Dear Dave: You can easily visualize why an angled blade does the job better, though we recommend that you think of a cigar cutter, since we don't want any of our readers fainting at the mention of heads rolling into baskets and so forth.

A good cigar needs a clean cut. If you just try to chop off the end, you could get splaying, mashing and ripping of the tobacco leaves. So the guillotine-style cigar cutter has an angled blade that comes in on one side, making a tiny initial incision, gradually slicing through the meat of the stogie.

For the same reason you don't use a meat cleaver to chop off a ``slice'' of bread.

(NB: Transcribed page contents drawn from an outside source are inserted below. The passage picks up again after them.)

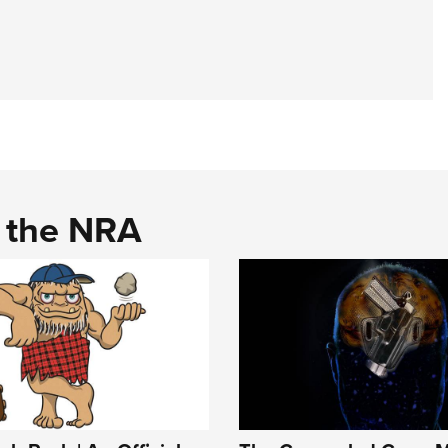
d the NRA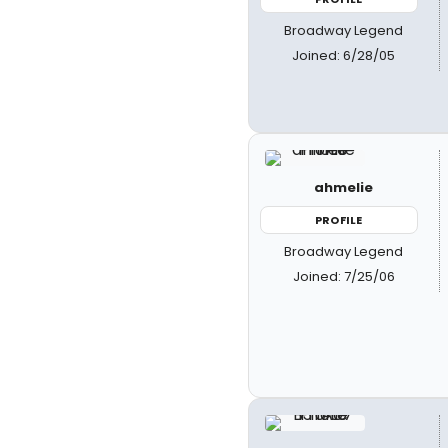
Broadway Legend
Joined: 6/28/05
ahmelie
PROFILE
Broadway Legend
Joined: 7/25/06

Now then, someone asked us, ``Why do dead bodies seem to weigh more than live ones?''

Dear someone: We can only tell you what we know about the difference between sleeping kids and conscious kids. Sleeping kids weigh more. This is because a sleeping child is precisely like a sack o' taters, a seemingly boneless mass of tissue; as the child dreams it has no muscle tone at all. The little angel is just flopped and drooped all over the place.

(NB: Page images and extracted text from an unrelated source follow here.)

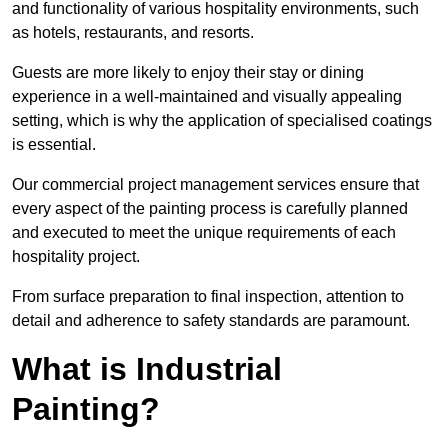
and functionality of various hospitality environments, such
as hotels, restaurants, and resorts.
Guests are more likely to enjoy their stay or dining
experience in a well-maintained and visually appealing
setting, which is why the application of specialised coatings
is essential.
Our commercial project management services ensure that
every aspect of the painting process is carefully planned
and executed to meet the unique requirements of each
hospitality project.
From surface preparation to final inspection, attention to
detail and adherence to safety standards are paramount.
What is Industrial
Painting?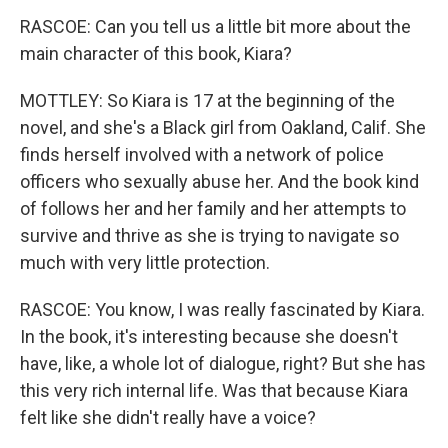
RASCOE: Can you tell us a little bit more about the
main character of this book, Kiara?
MOTTLEY: So Kiara is 17 at the beginning of the
novel, and she's a Black girl from Oakland, Calif. She
finds herself involved with a network of police
officers who sexually abuse her. And the book kind
of follows her and her family and her attempts to
survive and thrive as she is trying to navigate so
much with very little protection.
RASCOE: You know, I was really fascinated by Kiara.
In the book, it's interesting because she doesn't
have, like, a whole lot of dialogue, right? But she has
this very rich internal life. Was that because Kiara
felt like she didn't really have a voice?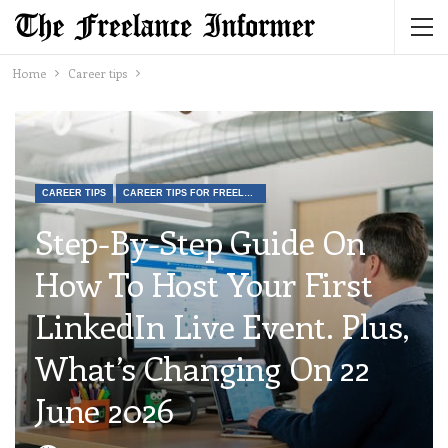
Home
Career tips
CAREER TIPS
CAREER TIPS FOR FREELANCERS
Step-By-Step Guide On
How To Host Your First
LinkedIn Live Event. Plus,
What’s Changing On 22
June 2026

As for corpses, we called Michael Graham, chief medical examiner for the City of St. Louis, and he said that a conscious person can help you in subtle ways as you carry him or her along, specifically by holding the body stiffly in key places. A corpse, he said, is of no help in such a situation. Obviously there is no weight change between a living and deceased person.

Graham said that corpses don't strike him as feeling heavier than live people, but he noted, ``The only people I ever pick up are dead people.''

Next: We are constantly being asked, ``Why don't you ever see baby pigeons?''

Dear who-wants-to-know: Because a pigeon at two months looks almost exactly like an adult pigeon. It has the same coloration. They grow up fast.

``They look mature but they're actually very young,'' says Marie Rotondo, secretary-treasurer of the International Federation of American Homing Pigeon Fanciers.

If a bird is recently fledged it will have a few tufts of down mixed with the feathers. But you have to look closely. The first month or so the pigeons stay in the nest, which is likely to be out of the way, perhaps under a bridge or in a gutter. So one reason you don't see baby pigeons is that you stay away from the kind of places they like.

And finally, Cody W., who is in Mrs. Wilkinson's first grade class in Huntertown, Ind., writes, ``Mrs. Wilkinson gave us each a butterfly caterpillar. We have watched it grow and become a chrysalis. Mrs. Wilkinson read your article to us. We think you would like to know that butterflies make a chrysalis and moths do not. Maybe you did not get a chance to learn this in first grade.''

Dear Cody: Right you are, lad. We got moths and butterflies lumped up in some versions of the column. Moth caterpillars metamorphose in a cocoon, butterfly caterpillars in a chrysalis. And for the record, we did attend first grade, we just didn't graduate.